Develop metric to check how well free text has been chunked into paragraphs
Closed this issue · 8 comments
From this Blog post, We can see the evaluation metrics Pk and WindowDiff are more popular choice for Text Segmentation(Chunking). To measure evaluation metics, I came across This Python based Library named Segeval and planning to use this to evaluate Pk and WindowDiff for our chunked texts. These methods rely on Ground truth so We need to decide what ground truth should we take. We can even use a dataset with already labeled ground truth.

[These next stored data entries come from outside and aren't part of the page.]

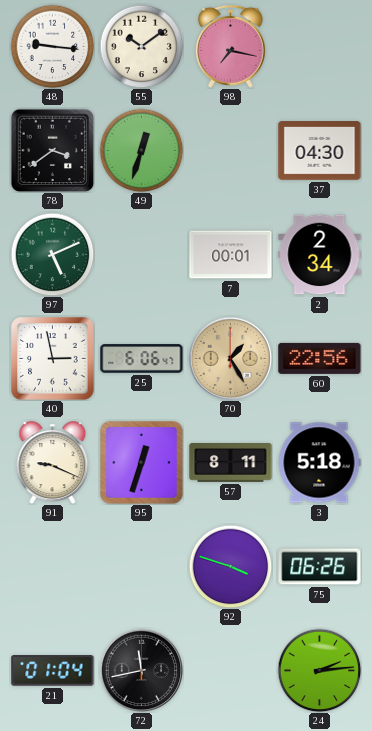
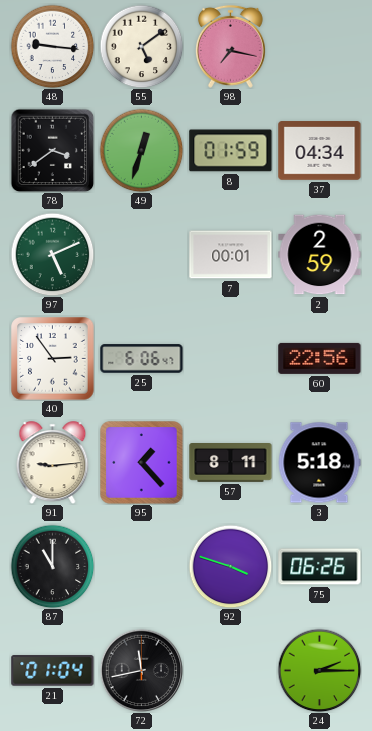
55: 10:09 -> 5:09
8: none -> 01:59
37: 04:30 -> 04:34
2: 2:34 -> 2:59
40: 2:58 -> 2:54
70: 1:25 -> none
91: 9:19 -> 9:14
95: 12:33 -> 1:23
87: none -> 11:00
24: 2:14 -> 2:15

Some (comparatively latest) work on the above with pre-trained models seems to be here :
https://arxiv.org/abs/2012.03619
Github : https://github.com/dennlinger/TopicalChange
HF model:
https://huggingface.co/dennlinger/bert-wiki-paragraphs
https://huggingface.co/dennlinger/roberta-cls-consec
I have tried Pk and Windowdiff on Choi Dataset and by using cosine similarity model, the results are
PK :- 0.3883495145631068
WindowDiff :- 0.3763888888888889
Here's the link of the google collaboratory which I created to produce these results: https://colab.research.google.com/drive/1L-fQf1JC0NBwUV6N6Oh04XFPaOqIln0w?usp=sharing#scrollTo=5JIs5wSB1Lq4
This is the current benchmark which we need to beat by using different models mentioned in @GautamR-Samagra's comment above.
P.S I have only used 100 paragraphs from choi dataset(~100K characters by length) as model was taking long time to run run on whole dataset i.e ~9200 paragraphs(~10M characters). So the above result is an approximation not an actual result on whole dataset.
Dataset :- Choi Dataset (1500 paragraphs) (~1M Characters)
Pk values for Our method :- 0.4059592263460533
Pk values for Jugalbandi API method :- 0.4774699424986932
Here's the link of Google Colab to reproduce the results.
here's the link to choi dataset used for this testing.
Closing this as implemented by @H4R5H1T-007 in a separate repository. @H4R5H1T-007 can you please comment the repository link here for future reference?
Here's the link of repository for future Reference.
https://github.com/H4R5H1T-007/Document-Uploader-tests
https://github.com/Samagra-Development/ai-tools/tree/restructure/src/chunking/MPNet/local
chunking added to the ai-tools repo here